Bridging data is critical when using AI to automate regulatory intelligence activities. Professional justifications include:

  • Correlation of AI outputs to manual interpretations as a basis for bridging data validity.
  • Utilization of historical compliance data to support AI-derived conclusions.
  • Thorough documentation confirming that AI systems function equivalently to traditional methods, balancing risk management and quality assurance.
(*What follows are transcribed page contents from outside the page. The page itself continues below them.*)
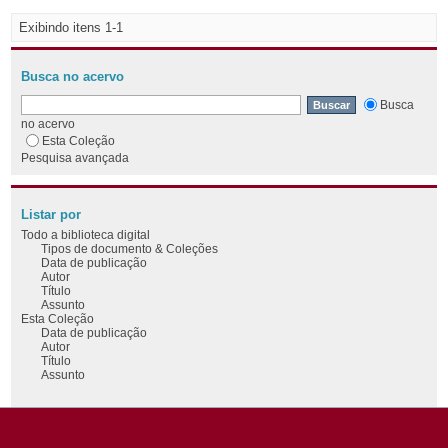
Exibindo itens 1-1
Busca no acervo
Busca
no acervo
Esta Coleção
Pesquisa avançada
Listar por
Todo a biblioteca digital
Tipos de documento & Coleções
Data de publicação
Autor
Título
Assunto
Esta Coleção
Data de publicação
Autor
Título
Assunto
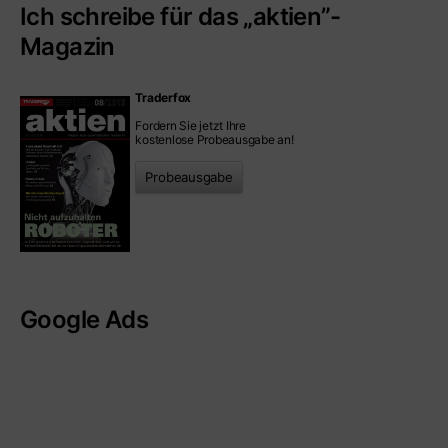
Ich schreibe für das „aktien”-
Magazin
Traderfox
Fordern Sie jetzt Ihre
kostenlose Probeausgabe an!
Probeausgabe
Google Ads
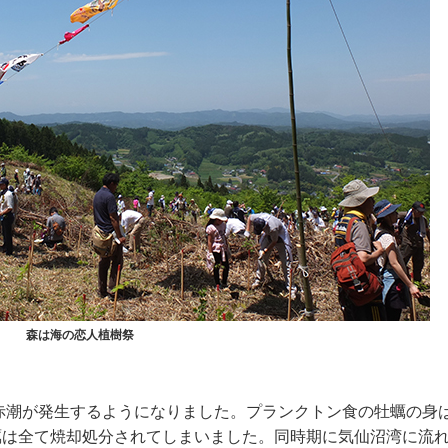
森は海の恋人植樹祭
に赤潮が発生するようになりました。プランクトン食の牡蠣の身
は全て焼却処分されてしまいました。同時期に気仙沼湾に流れ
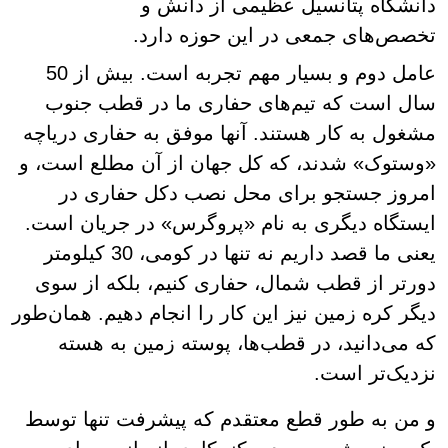
دانشگاه پتانسیل عظیمی از دانش و
تخصص‌های جمعی در این حوزه دارد.
عامل دوم و بسیار مهم تجربه است. بیش از 50
سال است که تیم‌های حفاری ما در قطب جنوب
مشغول به کار هستند. آنها موفق به حفاری دریاچه
«وستوک» شدند، که کل جهان از آن مطلع است، و
امروز جستجو برای محل نصب دکل حفاری در
ایستگاه دیگری به نام «پروگرس» در جریان است.
یعنی ما قصد داریم نه تنها در کومی، 30 کیلومتر
دورتر از قطب شمال، حفاری کنیم، بلکه از سوی
دیگر کره زمین نیز این کار را انجام دهیم. همان‌طور
که می‌دانید، در قطب‌ها، پوسته زمین به هسته
نزدیک‌تر است.
و من به طور قطع معتقدم که پیشرفت تنها توسط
Best Practices for Implementation

Here are practical steps to ensure that AI systems effectively blend with regulatory affairs:

  • Engage Cross-Functional Teams: Collaborate with CMC, clinical, quality assurance, and IT departments to ensure comprehensive input on AI system designs.
  • Regular Training and Updates: Maintain a knowledge-sharing environment regarding AI capabilities and regulatory expectations across the organization.
  • Feedback Loops: Implement channels for continuous feedback on AI performance, ensuring adaptability to evolving regulatory landscapes.
  • Develop a Robust IT Infrastructure: Ensure that the underlying IT infrastructure supports data integrity, reliability, and security for all AI-related activities.

Conclusion

The integration of AI in regulatory affairs underscores a transformation in how regulatory professionals manage intelligence feeds and monitor compliance. Understanding regulatory frameworks, maintaining robust governance, and defining clear decision points are crucial for leveraging AI’s potential effectively. Alignment with FDA, EMA, and MHRA expectations accentuates the requirement of continuous oversight and validation. By adopting best practices in documentation and establishing coherent review processes, regulatory affairs can navigate the complexities associated with AI-driven systems adeptly.